Götz Brandt: Ökologische Umbrüche und Technik. Leitlinien für eine ökologische Linke

Rezension von Marko Ferst

Götz Brandt liest in seinem Buch den Parteien die Leviten, fordert grüne Wirtschaftspolitik

Seit annähernd einem Jahrzehnt prägt Götz Brandt als einer der stra­tegischen Köpfe die Ökologische Plattform bei der LINKEN. 1975 wurde er als Professor für land­wirt­schaft­li­che­n Anla­genbau abberufen wegen „nicht sys­tem­konformen Verhaltens“ und „kriti­scher Ein­stellung zum Hoch- und Fach­schulwesen der DDR“. Nach der Wende rehabilitiert, nimmt er auch heute kein Blatt vor den Mund. Von der eigenen Parteifüh­rung for­dert er die ökologischen Heraus­for­derun­gen ins Zentrum ihrer Poli­tik zu rücken.

Jetzt erschienen in Buchform viele seiner Beiträge, in denen er Leitlinien für eine öko­logische Linke skizziert. Zugleich setzt sich der Autor mit vielen ökologischen Politikfeld­ern auseinander. Er zeichnet die umfang­reichen Befunde ökologischer Tech­nikkritik nach, nimmt zu den Gefahren von Klima­umbrüchen Stellung und zeigt auf, dass die Grenzen des Wachstums längst überrannt sind. Wer diese Zivilisation nicht der Selbstzerstörung preisgeben will, muss in den Industriestaaten 90-95% seiner Treibhausgase einsparen. Das wird nicht ausschließlich über Material- und Energie­effizienz zu erreichen sein, sondern muss auch Schrumpfungsprozesse der industriel­len Infrastruktur einschließen. Dies so deut­lich zu sagen, ist ein Verdienst Brandts und er beklagt, alle Parteien, auch die Grünen, seien so sehr mit dem Abholen von Wäh­lern beschäftigt, dass unbequeme Wahrheiten nur stören.

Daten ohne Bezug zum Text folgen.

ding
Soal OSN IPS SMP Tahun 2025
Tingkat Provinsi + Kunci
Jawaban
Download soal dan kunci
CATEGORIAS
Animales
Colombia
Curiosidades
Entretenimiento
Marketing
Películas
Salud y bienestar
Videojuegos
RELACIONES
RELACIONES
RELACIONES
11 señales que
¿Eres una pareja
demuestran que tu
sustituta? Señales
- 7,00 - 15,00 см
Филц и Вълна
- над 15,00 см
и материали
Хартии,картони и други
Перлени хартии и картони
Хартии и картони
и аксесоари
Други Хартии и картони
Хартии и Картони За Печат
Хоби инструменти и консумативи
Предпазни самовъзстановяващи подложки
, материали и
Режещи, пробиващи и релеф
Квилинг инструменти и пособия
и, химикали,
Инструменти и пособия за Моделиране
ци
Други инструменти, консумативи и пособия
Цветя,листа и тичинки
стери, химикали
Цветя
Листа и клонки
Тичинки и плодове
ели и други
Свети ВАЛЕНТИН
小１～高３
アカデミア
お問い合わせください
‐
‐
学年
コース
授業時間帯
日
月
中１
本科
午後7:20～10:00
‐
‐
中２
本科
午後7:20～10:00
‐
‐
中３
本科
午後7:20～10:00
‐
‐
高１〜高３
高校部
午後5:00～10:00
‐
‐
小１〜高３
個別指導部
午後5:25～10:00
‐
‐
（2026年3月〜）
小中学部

Vor diesem Hintergrund wird man nicht umhin können, Alternativen zu einem finanzkapitalistisch geprägten System zu suchen, Optionen, die unterm Strich dafür sorgen, dass der Planet nicht bis zum letz­ten förderbaren Öltropfen abgezapft wird oder die Ozeane nicht bis zum Zusammen­bruch ganzer Fischpopulationen ausger­äumt werden. Ein Wirtschaftssyste­m, das auf Nimmersatt gepolt und zu gesetz­lich fixierter Selbst­be­gren­zung nur marginal fähig ist, wird diese Zivili­sation gera­dezu hin­rich­ten, da ist Brandt zuzustim­men.

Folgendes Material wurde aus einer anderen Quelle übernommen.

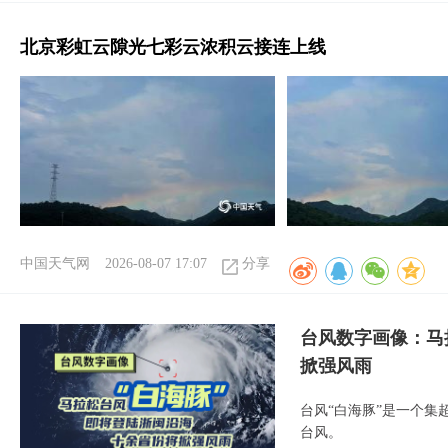
北京彩虹云隙光七彩云浓积云接连上线
中国天气网
2026-08-07 17:07
分享
台风数字画像：马
掀强风雨
台风“白海豚”是一个
台风。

Bei den Alternativen freilich dürfte es ver­mutlich nicht ausreichen eine treu­händerische Verwaltung des Eigen­tums mit ökolo­gi­schem Ansatz zu versuchen, selbst wenn man umfas­sende Wirt­schafts­demo­kratie hinzudenkt. Eine Kombination von gesell­schaftlichem und Beleg­schafts­eigen­tum bei klaren Regeln der Reich­tums­be­grenzung könnte immerhin von der Rich­tung her – Aspekte von Motivation, Innova­tion und Gier im Wirtschaftsleben austarie­ren im Rahmen einer ökologischen Begren­zungsordnung.

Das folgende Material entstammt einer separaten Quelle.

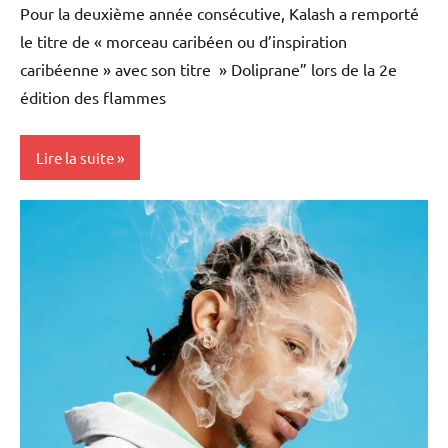
Pour la deuxième année consécutive, Kalash a remporté
le titre de « morceau caribéen ou d’inspiration
caribéenne » avec son titre » Doliprane” lors de la 2e
édition des flammes
Lire la suite
Antilles-
Guyane
Blog
Culture
France
Martinique
Musique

Hinzu kommt, wir müssten auf eine „mitt­lere“ Technik mit Menschenmaß set­zen, die zu einer dezen­tralisierteren Gesell­schaft mit hoch­entwickeltem naturwissenschaftli­chem­ Kön­nen passt. Zu sehr, so erinnert Brandt, sind die Segnung­en der modernen Megamaschine zu einem religiösen Fort­schrittsglauben verklärt wor­den, ohne die totalitären Tendenzen dieser Art von Orga­nisation technischer Infrastruk­tur zu beden­ken. Die Technikfolgenab­schätzung kommt immer zu spät, wie aktu­ell bei der Nano­technologie oder der Agro­gentechnik zu besichtigen ist.

Götz Brandt ist immer für eine Überra­schung gut. So analysiert er in einem Vor­trag die Naturfrage bei Marx, in einem anderen fragt er, wie die Linke den Kate­chismus der katholischen Kirche bewerten kann oder er nimmt die Aussagen in einer Broschüre des Bundesumweltministeriums auseinander.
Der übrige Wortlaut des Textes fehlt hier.